The first draft following the AI-assisted process resulted in a higher percentage of plagiarism compared to the human only or AI-only drafts. Although not specifically quantified, qualitative comments from faculty were that AI writing was easier to read than the human-generated manuscripts. This was likely owing to AI writing like one is taught in school in a prescriptive paragraph format: tell them what you are going to tell them, tell them, and then tell them what you told them. AI does repeat itself numerous times, for example it will use words like “multifaceted” and “complex” numerous times throughout a document. Another observation related to a limitation of AI is that it cannot always synthesize the information provided to make meaningful connections between concepts, as we expect human writers to do. Again, this limitation will likely be minimized with time as AI will learn with iterative processing, but currently this is a struggle where faculty needed to provide more significant editing to connect the ideas in several cases.

One finding that stands out is that, in our Alzheimer’s disease and bone AI-only review, the total time was significantly lower than for all other papers. We suspect this may be an unintentional consequence of the more advanced training of the first author (a research assistant professor). This research faculty member had participated in writing grants on this topic area and may have been able to guide ChatGPT or the editing process more efficiently than those with less knowledge on the topic. For all other papers, the first authors were a postdoctoral fellow (n = 1), graduate students (n = 1), or medical students between their first and second year of medical school (n = 5).

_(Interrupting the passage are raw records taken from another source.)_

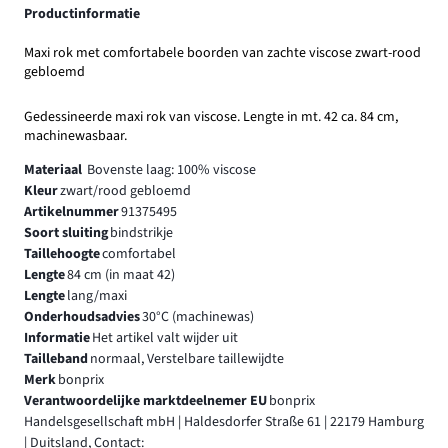
Productinformatie
Maxi rok met comfortabele boorden van zachte viscose zwart-rood
gebloemd
Gedessineerde maxi rok van viscose. Lengte in mt. 42 ca. 84 cm,
machinewasbaar.
Materiaal
Bovenste laag: 100% viscose
Kleur
zwart/rood gebloemd
Artikelnummer
91375495
Soort sluiting
bindstrikje
Taillehoogte
comfortabel
Lengte
84 cm (in maat 42)
Lengte
lang/maxi
Onderhoudsadvies
30°C (machinewas)
Informatie
Het artikel valt wijder uit
Tailleband
normaal, Verstelbare taillewijdte
Merk
bonprix
Verantwoordelijke marktdeelnemer EU
bonprix
Handelsgesellschaft mbH | Haldesdorfer Straße 61 | 22179 Hamburg
| Duitsland, Contact: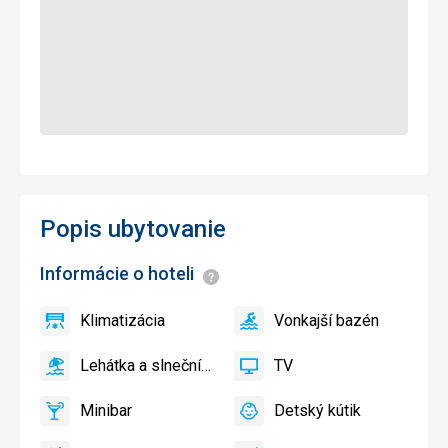
Popis ubytovanie
Informácie o hoteli
Informácie
Klimatizácia
Vonkajší bazén
áno
Klimatizácia
áno
Vonkajší
bazén
Lehátka a slnečníky pri bazéne zadarmo
TV
áno
Lehátka
áno
TV
a
Minibar
Detský kútik
slnečníky
áno
Minibar,
áno
Detský
pri
Bar
kútik,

AI is likely here to stay, thus exploring its utility in scientific writing is timely. As with every new technology, there are pros and cons. Figuring out how to expand the pros while limiting the cons is critical to successful implementation and adoption of the technology. Here, and even more so in our companion Comments for each topic, we provide the reader with our queries so that our experiences can help others to improve the generation of queries that can assist in efficient utilization of ChatGPT-4. As with most technologies, by the time this is published, there will be new advances, but it can still provide insight and even a blueprint for novices beginning to use AI in their scientific writing applications.